Insurance for Pastors and Their Families
One of the frightening things about being removed from or forced out of a parish is the thought that the pastor’s family may end up as one of the millions of American families without health insurance. This is especially true for those who have pre-existing health conditions—health conditions that were covered by a group health insurance plan through their church body, but that prevent purchasing individual insurance. Many who have such pre-existing conditions find themselves ‘forced’ to remain in church bodies whose teaching and practice have departed from Scripture…and this concern has caused men to compromise their own integrity by bowing to unscriptural demands within a congregation, simply so that their family will not have to suffer.
Most people seem unaware of the fact that the majority of states actually have insurance programs (run for them by major insurance carriers) set up to take care of those whom the insurance companies usually consider ‘uninsurable’ (diabetics, for example). These are termed “Comprehensive Health Insurance Pools,” and they involve high-deductible insurance, usually in connection with a tax-sheltered Health Savings Account. These vary widely from state to state. The Augustana Ministerium is by no means endorsing any insurance plan by the inclusion of this page on its website, but seeks to put you in touch with options that you may not have known that you have. The information found here is from the website of The National Association of State Comprehensive Health Insurance Plans, as it appeared on 31 August 2009. While we will keep this page updated whenever we become aware of a change, it is recommended that you visit the NASCHIP site for up to the minute information.

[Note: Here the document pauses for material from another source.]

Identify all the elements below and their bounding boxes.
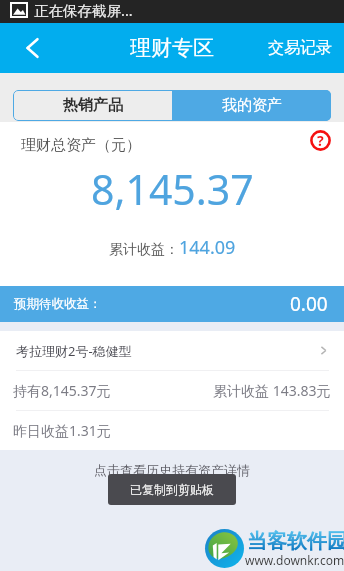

First, a statement from NASCHIP as to what their member ‘pools’ do, and then the web addresses and phone numbers for the thirty-five states currently with at least some insurance of this type. Please note that when the NASCHIP article mentions a waiting period for pre-existing conditions, usually if you are coming out of another group insurance program (making you ‘federally HSA-Qualified’), there is no waiting period. Nonetheless, check with your state pool to be sure.
What is a Risk Pool?
Health insurance risk pools are special programs created by state legislatures to provide a safety net for the "medically uninsurable" population. These are people who have been denied health insurance coverage because of a pre-existing health condition, or who can only access private coverage that is restricted or has extremely high rates.
Each of the state risk pool-type programs is different. Generally, the programs operate as a state-created nonprofit Association overseen by a board of directors made up of industry, consumer and state insurance department representatives. The board contracts with an established insurance company to collect premiums and pay claims and administer the program on a day-to-day basis. Insurance benefits vary, but risk pools typically offer benefits that are comparable to basic private market plans -- 80/20 major medical and outpatient coverage, a choice of deductible and co-payments. Maximum lifetime benefits vary by state from as low as $350,000 to $2 million.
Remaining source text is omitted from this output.